- ASSIGNMENT: A word-for-word copy of the entries below is required.

Saved entries
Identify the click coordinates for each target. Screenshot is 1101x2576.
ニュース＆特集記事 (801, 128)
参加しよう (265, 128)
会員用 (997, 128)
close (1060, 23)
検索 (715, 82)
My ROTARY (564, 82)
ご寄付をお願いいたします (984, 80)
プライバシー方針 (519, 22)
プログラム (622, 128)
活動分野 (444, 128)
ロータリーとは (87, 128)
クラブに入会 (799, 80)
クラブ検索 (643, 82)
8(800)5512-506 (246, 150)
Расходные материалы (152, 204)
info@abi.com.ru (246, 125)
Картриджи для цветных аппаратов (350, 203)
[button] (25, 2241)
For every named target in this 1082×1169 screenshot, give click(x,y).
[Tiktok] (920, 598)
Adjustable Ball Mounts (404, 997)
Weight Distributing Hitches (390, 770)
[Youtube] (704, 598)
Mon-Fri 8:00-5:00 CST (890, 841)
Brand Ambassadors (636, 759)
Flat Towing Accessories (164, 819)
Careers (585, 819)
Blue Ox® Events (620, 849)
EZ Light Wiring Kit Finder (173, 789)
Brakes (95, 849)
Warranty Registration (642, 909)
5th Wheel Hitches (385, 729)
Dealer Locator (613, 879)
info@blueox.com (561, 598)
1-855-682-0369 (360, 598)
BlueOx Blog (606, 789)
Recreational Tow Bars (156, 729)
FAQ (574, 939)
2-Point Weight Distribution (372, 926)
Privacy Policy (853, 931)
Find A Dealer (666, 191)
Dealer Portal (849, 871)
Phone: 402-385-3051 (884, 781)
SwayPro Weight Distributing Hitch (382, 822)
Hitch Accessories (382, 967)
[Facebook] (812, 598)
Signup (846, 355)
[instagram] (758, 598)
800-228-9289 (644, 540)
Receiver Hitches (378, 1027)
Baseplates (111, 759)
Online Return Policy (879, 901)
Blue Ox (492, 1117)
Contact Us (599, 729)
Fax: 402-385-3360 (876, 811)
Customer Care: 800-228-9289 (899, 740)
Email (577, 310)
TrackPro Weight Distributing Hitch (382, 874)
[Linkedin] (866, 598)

- TASK RESPONSE:
Identify the click coordinates for each target. Screenshot is 1101x2576.
ニュース＆特集記事 (801, 128)
参加しよう (265, 128)
会員用 (997, 128)
close (1060, 23)
検索 (715, 82)
My ROTARY (564, 82)
ご寄付をお願いいたします (984, 80)
プライバシー方針 (519, 22)
プログラム (622, 128)
活動分野 (444, 128)
ロータリーとは (87, 128)
クラブに入会 (799, 80)
クラブ検索 (643, 82)
8(800)5512-506 (246, 150)
Расходные материалы (152, 204)
info@abi.com.ru (246, 125)
Картриджи для цветных аппаратов (350, 203)
[button] (25, 2241)
For every named target in this 1082×1169 screenshot, give click(x,y).
[Tiktok] (920, 598)
Adjustable Ball Mounts (404, 997)
Weight Distributing Hitches (390, 770)
[Youtube] (704, 598)
Mon-Fri 8:00-5:00 CST (890, 841)
Brand Ambassadors (636, 759)
Flat Towing Accessories (164, 819)
Careers (585, 819)
Blue Ox® Events (620, 849)
EZ Light Wiring Kit Finder (173, 789)
Brakes (95, 849)
Warranty Registration (642, 909)
5th Wheel Hitches (385, 729)
Dealer Locator (613, 879)
info@blueox.com (561, 598)
1-855-682-0369 (360, 598)
BlueOx Blog (606, 789)
Recreational Tow Bars (156, 729)
FAQ (574, 939)
2-Point Weight Distribution (372, 926)
Privacy Policy (853, 931)
Find A Dealer (666, 191)
Dealer Portal (849, 871)
Phone: 402-385-3051 (884, 781)
SwayPro Weight Distributing Hitch (382, 822)
Hitch Accessories (382, 967)
[Facebook] (812, 598)
Signup (846, 355)
[instagram] (758, 598)
800-228-9289 (644, 540)
Receiver Hitches (378, 1027)
Baseplates (111, 759)
Online Return Policy (879, 901)
Blue Ox (492, 1117)
Contact Us (599, 729)
Fax: 402-385-3360 (876, 811)
Customer Care: 800-228-9289 (899, 740)
Email (577, 310)
TrackPro Weight Distributing Hitch (382, 874)
[Linkedin] (866, 598)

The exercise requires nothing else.